Promotions, not an opportunity to negotiate?
However, many employees are skeptical in viewing promotions as an opportunity to negotiate. Hence some may even consider it as unenterprising and awkward to talk through or turn down a promotion offer. When questioned if these such fears are true or confounded, Mitalee responds by pointing towards an interesting research finding. “Turning down promotions, shying from salary negotiations are not that commonplace except for women employees who, and research proves it, are not as assertive when it comes to negotiating salaries on the table”.
Explaining the difference between male and female employees in approaching, considering and pursuing promotion offers, Mitalee notes,
“How male employees are more upfront, vocal and demanding compared to female employees who think that their demands will be heard without speaking up and their work will speak for them, which may be partly true but not entirely”.
It may be a variety of reasons ranging from marriage, motherhood and striking the right work-life balance that force women to turn down notable promotions. There is also enough empirical evidence that indicates how a majority of the female employees (both in India and abroad) feel their male counterparts get more promotion opportunities.
Mitalee reasons out how such a bias thrives in different sectors of the global workforce. “To begin with, the pool of women who enter the workforce is limited and at every step, it diminishes as women tend to opt out of the workforce as and when different life stages like childbirth approach. And the bias creeps in where the fact that a lady may quit tomorrow owing to her ‘different priorities’ becomes a disqualifier for her at every stage, right from hiring to promotions”.
However, organizations which are focused on Inclusion and Diversity are making impressive attempts to conquer these biases. E.g. there are percentage targets of gender diversity given to leaders, level wise for their teams, so that woman does not lose out as they grow up the career ladder. Despite such disturbing prejudices, the belief that promotions are non-negotiable can be easily dismissed for it holds no water.

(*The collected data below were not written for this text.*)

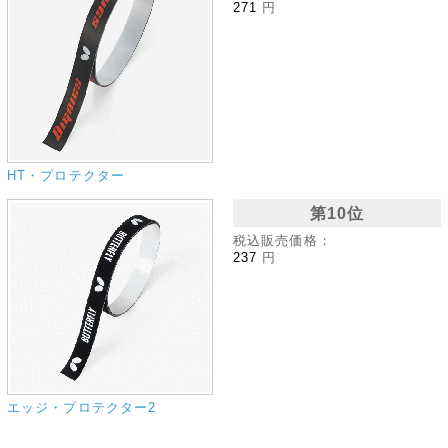
271
円
HT・プロテクター
第10位
税込販売価格：
237
円
エッジ・プロテクター2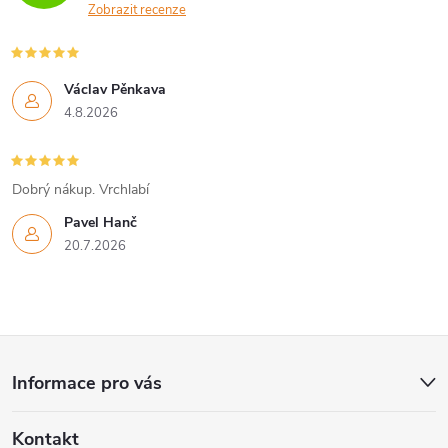
a
Zobrazit recenze
c
í
Václav Pěnkava
4.8.2026
p
r
Dobrý nákup. Vrchlabí
v
Pavel Hanč
k
20.7.2026
y
v
Z
ý
Informace pro vás
á
p
Kontakt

In addition, millennials entering the workforce are redefining many conventions including dealing with the promotions that come their way. With a radically different view of living life and navigating the career map, millennials consider factors like availability of free time, health, happiness equally important as a fat paycheck.
Mitalee feels they are also more open to take risks, fearless and challenge the status quo of career stability. Ask her if she has any words of advice for these millennials and she wraps up by saying,
“More than they needed advice, I think organizations need to realign career progressions to keep it attractive for millennials. Irrespective of gender, they look for quick rewards, growth, time out for personal goals of life, health etc...”
Types of job promotions
As critical as promotions are, they are not always the same. There are different types that may be temporary or permanent and all this might depend on the organization. There can be ‘dry promotion’ also where an employee is assigned to a higher level job without increase in pay.